● **RECORDS FOR PROCESSING**
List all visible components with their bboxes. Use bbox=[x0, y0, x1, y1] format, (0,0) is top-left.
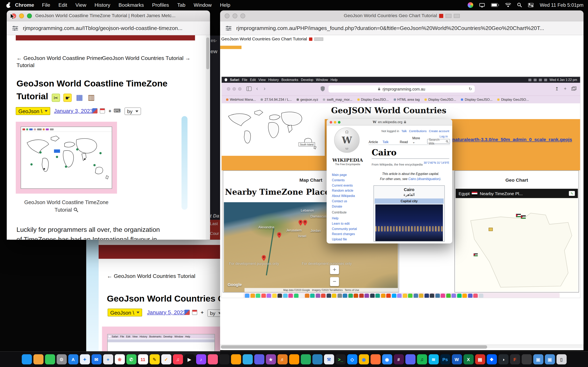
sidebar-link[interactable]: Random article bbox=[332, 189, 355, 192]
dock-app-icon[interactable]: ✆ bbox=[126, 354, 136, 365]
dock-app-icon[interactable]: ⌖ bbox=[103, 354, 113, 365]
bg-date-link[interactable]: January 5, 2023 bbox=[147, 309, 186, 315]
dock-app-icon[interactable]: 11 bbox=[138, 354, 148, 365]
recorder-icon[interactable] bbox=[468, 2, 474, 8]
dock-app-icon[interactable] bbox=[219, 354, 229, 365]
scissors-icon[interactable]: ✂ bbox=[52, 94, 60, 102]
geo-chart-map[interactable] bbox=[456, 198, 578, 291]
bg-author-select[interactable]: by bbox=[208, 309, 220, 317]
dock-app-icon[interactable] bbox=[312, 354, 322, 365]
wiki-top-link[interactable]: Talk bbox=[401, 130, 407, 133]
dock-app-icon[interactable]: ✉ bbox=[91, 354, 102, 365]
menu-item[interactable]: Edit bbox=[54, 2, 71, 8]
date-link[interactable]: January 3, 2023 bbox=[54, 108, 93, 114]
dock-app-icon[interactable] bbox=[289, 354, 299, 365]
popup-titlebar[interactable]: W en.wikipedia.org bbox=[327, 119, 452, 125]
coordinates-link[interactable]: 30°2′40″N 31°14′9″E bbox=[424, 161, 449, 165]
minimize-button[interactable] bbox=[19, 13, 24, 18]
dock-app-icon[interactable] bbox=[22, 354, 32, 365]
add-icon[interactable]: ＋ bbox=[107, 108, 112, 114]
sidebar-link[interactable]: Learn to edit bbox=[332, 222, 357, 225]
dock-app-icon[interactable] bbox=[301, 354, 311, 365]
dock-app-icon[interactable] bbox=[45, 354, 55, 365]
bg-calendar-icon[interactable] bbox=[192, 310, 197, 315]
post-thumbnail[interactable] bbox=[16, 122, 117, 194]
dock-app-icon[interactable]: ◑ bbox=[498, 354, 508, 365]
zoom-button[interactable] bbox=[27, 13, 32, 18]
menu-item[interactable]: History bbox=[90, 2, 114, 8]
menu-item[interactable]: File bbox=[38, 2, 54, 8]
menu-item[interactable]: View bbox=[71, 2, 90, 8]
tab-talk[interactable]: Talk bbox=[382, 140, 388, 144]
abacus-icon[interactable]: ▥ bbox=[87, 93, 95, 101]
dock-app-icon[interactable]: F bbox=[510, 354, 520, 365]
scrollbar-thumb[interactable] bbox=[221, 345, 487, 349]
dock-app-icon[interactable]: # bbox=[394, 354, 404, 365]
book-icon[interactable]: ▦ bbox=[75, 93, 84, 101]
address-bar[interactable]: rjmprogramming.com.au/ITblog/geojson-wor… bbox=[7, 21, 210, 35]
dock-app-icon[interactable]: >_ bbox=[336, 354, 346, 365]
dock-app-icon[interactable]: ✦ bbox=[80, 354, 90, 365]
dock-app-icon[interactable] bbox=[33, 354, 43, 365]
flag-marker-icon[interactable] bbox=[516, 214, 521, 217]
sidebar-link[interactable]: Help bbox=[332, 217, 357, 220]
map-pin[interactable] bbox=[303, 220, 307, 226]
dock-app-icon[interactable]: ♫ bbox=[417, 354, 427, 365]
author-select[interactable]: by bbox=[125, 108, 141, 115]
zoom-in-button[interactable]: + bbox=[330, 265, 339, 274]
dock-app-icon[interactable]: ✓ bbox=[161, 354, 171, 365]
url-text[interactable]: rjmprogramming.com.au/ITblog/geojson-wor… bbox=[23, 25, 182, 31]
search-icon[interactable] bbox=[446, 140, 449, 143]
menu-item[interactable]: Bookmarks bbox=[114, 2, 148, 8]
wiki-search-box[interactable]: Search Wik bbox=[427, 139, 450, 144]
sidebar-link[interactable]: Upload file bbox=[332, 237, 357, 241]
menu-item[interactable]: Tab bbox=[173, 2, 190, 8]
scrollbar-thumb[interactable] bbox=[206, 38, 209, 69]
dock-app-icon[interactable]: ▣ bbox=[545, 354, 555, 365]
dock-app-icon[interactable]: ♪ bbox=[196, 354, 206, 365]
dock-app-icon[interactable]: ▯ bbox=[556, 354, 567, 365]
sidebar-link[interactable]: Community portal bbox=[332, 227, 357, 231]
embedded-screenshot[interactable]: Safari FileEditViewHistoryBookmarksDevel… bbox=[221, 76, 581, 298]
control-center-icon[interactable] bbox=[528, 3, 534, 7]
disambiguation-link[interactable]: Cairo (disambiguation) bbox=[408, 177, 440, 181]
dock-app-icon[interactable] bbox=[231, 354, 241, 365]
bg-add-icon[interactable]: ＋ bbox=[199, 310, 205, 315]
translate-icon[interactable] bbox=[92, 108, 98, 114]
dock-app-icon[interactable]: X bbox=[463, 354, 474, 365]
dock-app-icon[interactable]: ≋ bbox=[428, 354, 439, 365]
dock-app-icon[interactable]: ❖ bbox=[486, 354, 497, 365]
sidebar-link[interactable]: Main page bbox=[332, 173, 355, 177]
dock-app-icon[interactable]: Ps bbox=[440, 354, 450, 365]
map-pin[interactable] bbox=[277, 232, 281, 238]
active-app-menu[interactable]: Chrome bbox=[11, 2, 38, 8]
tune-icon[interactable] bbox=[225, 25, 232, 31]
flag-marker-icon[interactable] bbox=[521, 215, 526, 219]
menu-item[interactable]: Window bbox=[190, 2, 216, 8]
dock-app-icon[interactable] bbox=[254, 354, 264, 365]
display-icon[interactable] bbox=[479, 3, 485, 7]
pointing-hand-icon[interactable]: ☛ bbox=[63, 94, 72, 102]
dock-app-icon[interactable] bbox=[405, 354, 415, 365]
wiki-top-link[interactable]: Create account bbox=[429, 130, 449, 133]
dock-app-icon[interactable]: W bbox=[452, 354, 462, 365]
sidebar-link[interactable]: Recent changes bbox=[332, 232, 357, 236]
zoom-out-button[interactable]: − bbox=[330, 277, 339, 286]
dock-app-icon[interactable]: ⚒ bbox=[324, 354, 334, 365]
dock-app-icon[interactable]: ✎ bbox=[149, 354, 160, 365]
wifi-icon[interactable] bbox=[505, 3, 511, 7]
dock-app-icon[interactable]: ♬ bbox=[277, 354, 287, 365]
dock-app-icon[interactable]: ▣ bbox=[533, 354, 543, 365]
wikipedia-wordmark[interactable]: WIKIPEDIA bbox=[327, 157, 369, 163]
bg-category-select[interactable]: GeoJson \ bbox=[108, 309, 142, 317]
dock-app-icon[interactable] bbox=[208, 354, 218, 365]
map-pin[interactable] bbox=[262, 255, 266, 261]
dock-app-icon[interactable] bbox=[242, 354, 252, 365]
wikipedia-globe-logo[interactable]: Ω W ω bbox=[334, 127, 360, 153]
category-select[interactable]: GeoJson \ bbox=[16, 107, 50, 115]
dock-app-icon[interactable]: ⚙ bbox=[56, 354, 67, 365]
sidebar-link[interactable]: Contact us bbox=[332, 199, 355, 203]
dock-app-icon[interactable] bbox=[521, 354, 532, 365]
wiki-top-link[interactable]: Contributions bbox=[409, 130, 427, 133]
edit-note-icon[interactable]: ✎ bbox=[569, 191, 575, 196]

...

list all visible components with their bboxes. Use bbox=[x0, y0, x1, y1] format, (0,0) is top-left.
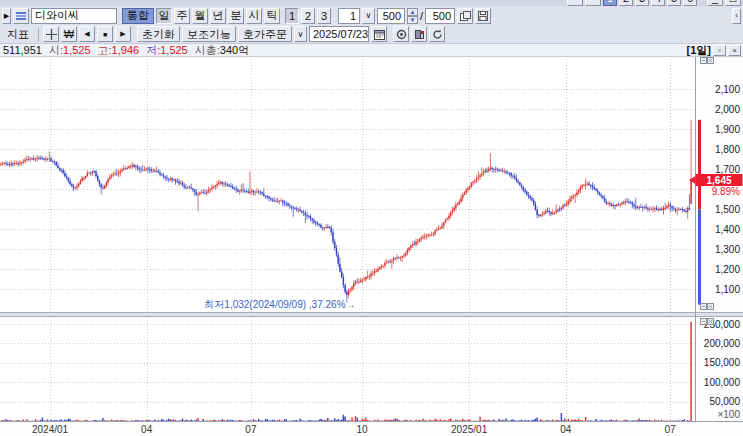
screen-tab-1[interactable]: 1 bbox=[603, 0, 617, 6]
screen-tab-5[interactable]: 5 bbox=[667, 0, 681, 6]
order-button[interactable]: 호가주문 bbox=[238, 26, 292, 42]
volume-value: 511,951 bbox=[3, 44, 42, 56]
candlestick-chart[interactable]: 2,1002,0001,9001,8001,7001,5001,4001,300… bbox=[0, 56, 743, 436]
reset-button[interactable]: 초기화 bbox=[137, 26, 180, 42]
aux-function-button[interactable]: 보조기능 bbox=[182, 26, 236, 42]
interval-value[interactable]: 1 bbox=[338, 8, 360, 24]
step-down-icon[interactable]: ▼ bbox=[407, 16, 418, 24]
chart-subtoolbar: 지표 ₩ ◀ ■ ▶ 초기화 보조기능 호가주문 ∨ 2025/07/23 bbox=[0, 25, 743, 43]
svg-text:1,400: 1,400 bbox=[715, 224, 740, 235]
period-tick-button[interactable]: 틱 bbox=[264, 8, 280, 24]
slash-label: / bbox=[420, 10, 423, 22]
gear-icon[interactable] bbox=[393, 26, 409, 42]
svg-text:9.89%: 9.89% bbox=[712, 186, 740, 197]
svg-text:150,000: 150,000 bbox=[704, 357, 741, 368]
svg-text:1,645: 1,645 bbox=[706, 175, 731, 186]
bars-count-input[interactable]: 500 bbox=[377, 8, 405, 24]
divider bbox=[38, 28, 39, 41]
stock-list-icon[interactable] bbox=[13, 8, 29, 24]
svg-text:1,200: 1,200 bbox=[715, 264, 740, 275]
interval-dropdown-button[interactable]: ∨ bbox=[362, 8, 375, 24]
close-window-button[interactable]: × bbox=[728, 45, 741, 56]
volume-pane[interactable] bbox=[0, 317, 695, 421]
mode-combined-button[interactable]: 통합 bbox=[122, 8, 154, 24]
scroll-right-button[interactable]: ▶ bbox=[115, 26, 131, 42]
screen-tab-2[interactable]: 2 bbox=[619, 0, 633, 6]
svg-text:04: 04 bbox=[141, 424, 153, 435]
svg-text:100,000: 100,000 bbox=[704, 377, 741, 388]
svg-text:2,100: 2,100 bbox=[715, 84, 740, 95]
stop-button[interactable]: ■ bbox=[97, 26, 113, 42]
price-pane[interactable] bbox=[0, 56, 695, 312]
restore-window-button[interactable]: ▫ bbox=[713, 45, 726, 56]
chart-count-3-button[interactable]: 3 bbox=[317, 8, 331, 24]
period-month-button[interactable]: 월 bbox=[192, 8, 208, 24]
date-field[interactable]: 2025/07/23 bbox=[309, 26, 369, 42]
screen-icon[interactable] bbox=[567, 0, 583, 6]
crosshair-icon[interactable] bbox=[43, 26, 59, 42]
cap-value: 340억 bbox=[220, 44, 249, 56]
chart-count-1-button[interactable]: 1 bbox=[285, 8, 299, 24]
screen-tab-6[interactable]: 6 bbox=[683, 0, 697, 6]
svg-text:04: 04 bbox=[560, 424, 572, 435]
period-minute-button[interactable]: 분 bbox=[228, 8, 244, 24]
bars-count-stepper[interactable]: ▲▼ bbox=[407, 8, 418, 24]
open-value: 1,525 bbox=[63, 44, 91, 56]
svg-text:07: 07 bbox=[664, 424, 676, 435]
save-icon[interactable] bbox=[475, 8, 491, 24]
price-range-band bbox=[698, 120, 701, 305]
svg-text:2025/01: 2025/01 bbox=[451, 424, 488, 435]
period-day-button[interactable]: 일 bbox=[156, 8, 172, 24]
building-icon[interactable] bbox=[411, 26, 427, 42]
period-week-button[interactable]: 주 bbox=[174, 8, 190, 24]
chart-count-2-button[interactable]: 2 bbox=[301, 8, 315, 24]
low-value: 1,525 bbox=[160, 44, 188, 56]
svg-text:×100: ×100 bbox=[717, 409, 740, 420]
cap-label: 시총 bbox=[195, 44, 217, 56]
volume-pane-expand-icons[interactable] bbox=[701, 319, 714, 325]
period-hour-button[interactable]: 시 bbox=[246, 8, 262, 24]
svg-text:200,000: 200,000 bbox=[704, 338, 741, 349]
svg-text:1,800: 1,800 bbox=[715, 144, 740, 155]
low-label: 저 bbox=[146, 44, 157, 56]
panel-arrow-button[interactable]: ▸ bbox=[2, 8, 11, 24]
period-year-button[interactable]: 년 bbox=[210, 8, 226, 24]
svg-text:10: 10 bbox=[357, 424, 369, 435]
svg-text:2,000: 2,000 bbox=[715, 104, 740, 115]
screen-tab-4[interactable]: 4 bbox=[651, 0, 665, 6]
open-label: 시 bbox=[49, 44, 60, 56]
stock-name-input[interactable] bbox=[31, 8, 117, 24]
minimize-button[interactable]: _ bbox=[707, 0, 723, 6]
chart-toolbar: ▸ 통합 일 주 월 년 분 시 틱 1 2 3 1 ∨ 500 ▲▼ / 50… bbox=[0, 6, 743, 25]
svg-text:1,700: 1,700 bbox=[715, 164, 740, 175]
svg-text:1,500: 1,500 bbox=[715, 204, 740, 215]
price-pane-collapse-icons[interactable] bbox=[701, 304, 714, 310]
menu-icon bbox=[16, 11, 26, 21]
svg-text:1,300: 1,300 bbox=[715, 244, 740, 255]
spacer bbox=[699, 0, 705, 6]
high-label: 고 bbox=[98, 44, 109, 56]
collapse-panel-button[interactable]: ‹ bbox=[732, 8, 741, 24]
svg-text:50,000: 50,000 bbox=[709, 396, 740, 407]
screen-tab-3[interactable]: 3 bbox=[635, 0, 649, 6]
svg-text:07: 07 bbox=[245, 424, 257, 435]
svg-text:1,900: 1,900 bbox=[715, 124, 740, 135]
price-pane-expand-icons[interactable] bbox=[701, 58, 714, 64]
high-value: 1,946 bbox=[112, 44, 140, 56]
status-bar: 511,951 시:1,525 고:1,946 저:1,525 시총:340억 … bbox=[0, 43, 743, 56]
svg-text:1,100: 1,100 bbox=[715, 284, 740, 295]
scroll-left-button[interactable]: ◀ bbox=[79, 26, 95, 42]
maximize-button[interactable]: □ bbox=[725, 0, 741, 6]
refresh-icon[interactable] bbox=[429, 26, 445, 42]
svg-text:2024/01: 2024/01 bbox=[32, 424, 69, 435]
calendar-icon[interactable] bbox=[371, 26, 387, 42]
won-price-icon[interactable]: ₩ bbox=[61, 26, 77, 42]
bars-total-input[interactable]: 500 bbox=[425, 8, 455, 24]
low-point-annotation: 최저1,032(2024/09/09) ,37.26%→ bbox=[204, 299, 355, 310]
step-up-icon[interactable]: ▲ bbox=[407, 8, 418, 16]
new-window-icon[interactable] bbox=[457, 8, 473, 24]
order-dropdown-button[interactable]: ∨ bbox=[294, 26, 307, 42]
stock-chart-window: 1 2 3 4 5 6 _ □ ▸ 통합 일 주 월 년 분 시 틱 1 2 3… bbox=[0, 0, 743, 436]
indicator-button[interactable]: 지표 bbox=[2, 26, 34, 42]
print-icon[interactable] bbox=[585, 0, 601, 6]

● **WORK INSTRUCTION**
Return every line above where "January" appears.

● **SOLUTION TO THIS TASK**
bg-date-link[interactable]: January 5, 2023 bbox=[147, 309, 186, 315]
date-link[interactable]: January 3, 2023 bbox=[54, 108, 93, 114]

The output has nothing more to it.